Bridging Interventional Development Gaps (BrIDGs) was launched under its new name in October 2011. As part of the National Center for Advancing Translational Sciences (NCATS) Division of Pre-Clinical Innovation, BrIDGs makes available, on a competitive basis, certain critical resources needed for the development of new therapeutic agents. Investigators do not receive grant funds through this program. Instead, successful applicants receive access to NIH contractors who conduct preclinical studies at no cost to the investigator. In general, synthesis, formulation, pharmacokinetic and toxicology services in support of investigator-held Investigational New Drug (IND) applications to the Food and Drug Administration are available.
Launched in May 2012, the National Center for Advancing Translational Science's (NCATS) New Therapeutic Uses program helps re-engineer the research pipeline using an innovative strategy to identify new uses for compounds that have undergone significant research and development by industry, including safety testing in humans. The program is designed to develop partnerships between pharmaceutical companies and the biomedical research community to advance therapeutics development.
The TRND program in the National Center for Advancing Translational Sciences (NCATS) Division of Pre-Clinical Innovation aims to encourage and speed the development of new drugs for rare and neglected diseases. TRND collaborations offer an opportunity to partner with TRND researchers and gain access to rare and neglected disease drug development capabilities, expertise, and clinical/regulatory resources in a collaborative environment with the goal of moving promising therapeutics into human clinical trials. To foster collaborations, TRND uses an application and evaluation process to select collaborators. Selected investigators provide the drug project starting points and ongoing biological/disease expertise throughout the project.
The Small Business Innovation Research (SBIR) and Small Business Technology Transfer (STTR) Programs are engines of innovation for developing and commercializing novel technologies and products to create life saving technologies and stimulate economic growth. NIH's SBIR and STTR programs provide grant and contract funding opportunities to support small businesses performing research and development on technologies related to the mission of NIH.
Catalyze is a new approach to translational research support that takes into consideration not only the technical needs of the project, but also the management, commercialization, regulatory, and training requirements of the scientists developing them. Catalyze strives to anticipate the needs of a supported project, pivot funding and other support as needed, and prevent projects from failing for non-technical reasons. Projects supported by Catalyze receive funding, project management support, access to technical services and expertise, advisory services (IP, regulatory, commercialization), training opportunities, access to best practices and the opportunity to become part of an innovation network.

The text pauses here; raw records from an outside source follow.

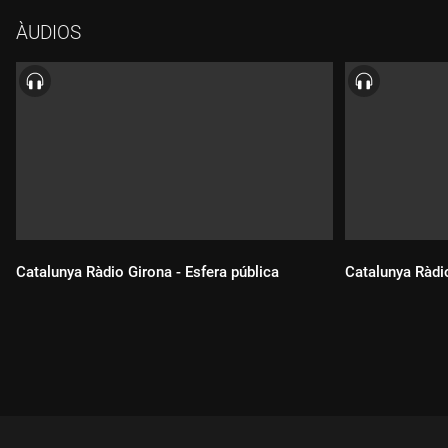
modera Roser Perera.
ÀUDIOS
Catalunya Ràdio Girona - Esfera pública
Catalunya Ràdio
Durada:
Durada: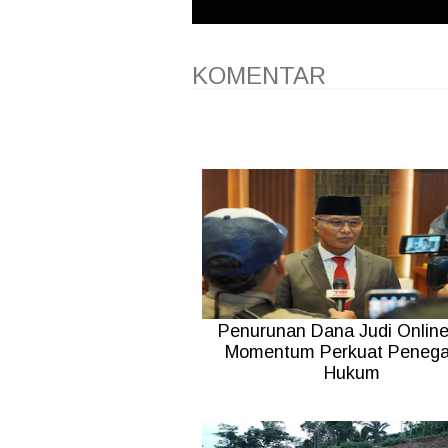
KOMENTAR
Penurunan Dana Judi Online
Momentum Perkuat Peneg
Hukum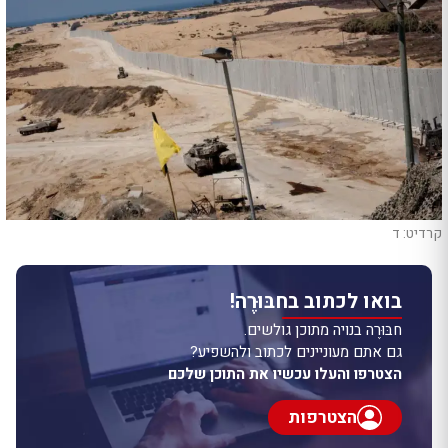
קרדיט: ד
בואו לכתוב בחבּוּרֶה!
חבּוּרֶה בנויה מתוכן גולשים.
גם אתם מעוניינים לכתוב ולהשפיע?
הצטרפו והעלו עכשיו את התוכן שלכם
הצטרפות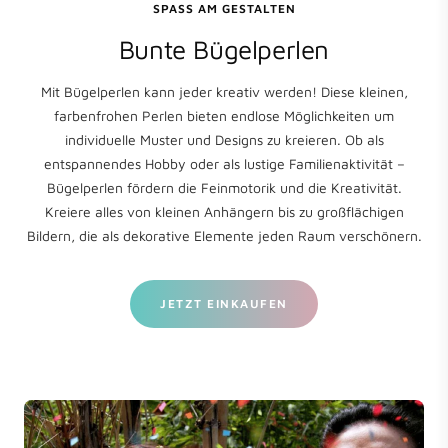
SPASS AM GESTALTEN
Bunte Bügelperlen
Mit Bügelperlen kann jeder kreativ werden! Diese kleinen,
farbenfrohen Perlen bieten endlose Möglichkeiten um
individuelle Muster und Designs zu kreieren. Ob als
entspannendes Hobby oder als lustige Familienaktivität –
Bügelperlen fördern die Feinmotorik und die Kreativität.
Kreiere alles von kleinen Anhängern bis zu großflächigen
Bildern, die als dekorative Elemente jeden Raum verschönern.
JETZT EINKAUFEN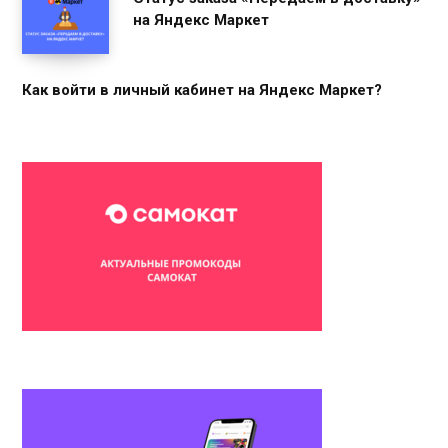
на Яндекс Маркет
Как войти в личный кабинет на Яндекс Маркет?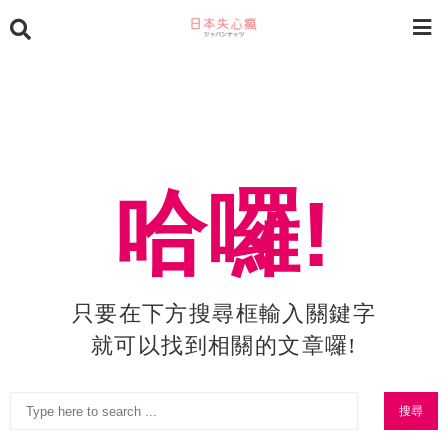
哈囉!
只要在下方搜尋框輸入關鍵字
就可以找到相關的文章囉!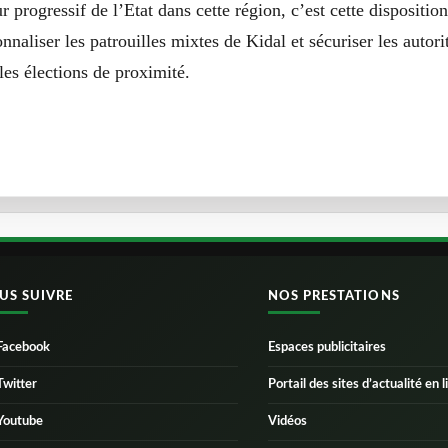
 progressif de l’Etat dans cette région, c’est cette dispositio
nnaliser les patrouilles mixtes de Kidal et sécuriser les autori
les élections de proximité.
US SUIVRE
NOS PRESTATIONS
Facebook
Espaces publicitaires
Twitter
Portail des sites d’actualité en l
Youtube
Vidéos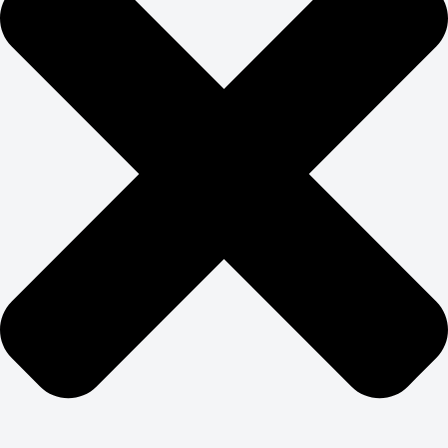
Постоянно тестируем элементы страницы: заголовки,
кнопки, формы, расположение блоков. A/B-
тестирование помогает найти оптимальный баланс
между SEO-требованиями и конверсионными
элементами. Цель — получить максимум заявок с
минимальными затратами на привлечение трафика.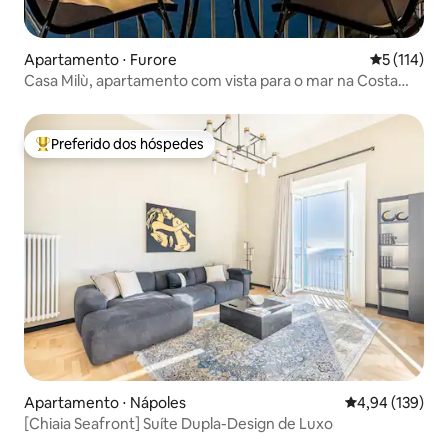
Apartamento ⋅ Furore
5 de uma av
5 (114)
Casa Milù, apartamento com vista para o mar na Costa
Amalfitana
Preferido dos hóspedes
Entre os melhores preferidos dos hóspedes
Apartamento ⋅ Nápoles
4,94 de uma av
4,94 (139)
[Chiaia Seafront] Suíte Dupla-Design de Luxo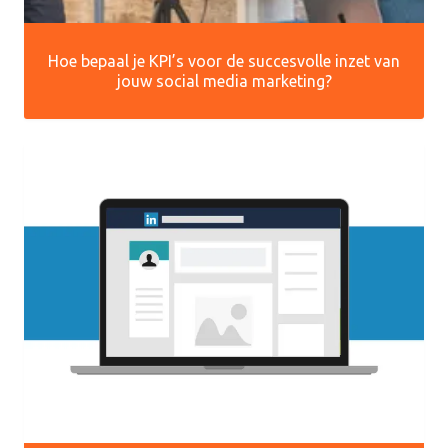
Hoe bepaal je KPI’s voor de succesvolle inzet van
jouw social media marketing?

NIAID's Interventional Agent Development Services program provides services to facilitate preclinical development of therapeutics and new in vivo diagnostics for infectious disease-causing pathogens and/or toxins, such as imaging and skin test reagents. Services include lead identification and development; chemistry and manufacturing; in vitro and in vivo preclinical safety, toxicology and biokinetics studies; and preclinical development, planning and evaluation services. An investigator may request services if in academia, a not-for-profit organization, industry, or government worldwide. You need not be a grantee of NIAID or another National Institutes of Health Institute or Center. However, you must have appropriate preliminary data to support advancing the product you wish to have studied to the requested stage of the product development pathway.
The NHLBI Gene Therapy Resource Program (GTRP) facilitates the translation of gene therapy research into clinical interventions. The GTRP provides resources for gene therapy research primarily in heart, lung, and blood diseases as reflected in the NHLBI Mission. Requests for resources for gene therapy research that are consistent with the missions of other NIH Institutes may also be considered by the Program. Resources are provided in the form of preclinical and clinical-grade vector production, pharmacology/toxicology testing, immunology testing, clinical trials funding assistance, and regulatory support at no cost to the investigator. Investigators must receive approval of their registration with the program before requesting resources.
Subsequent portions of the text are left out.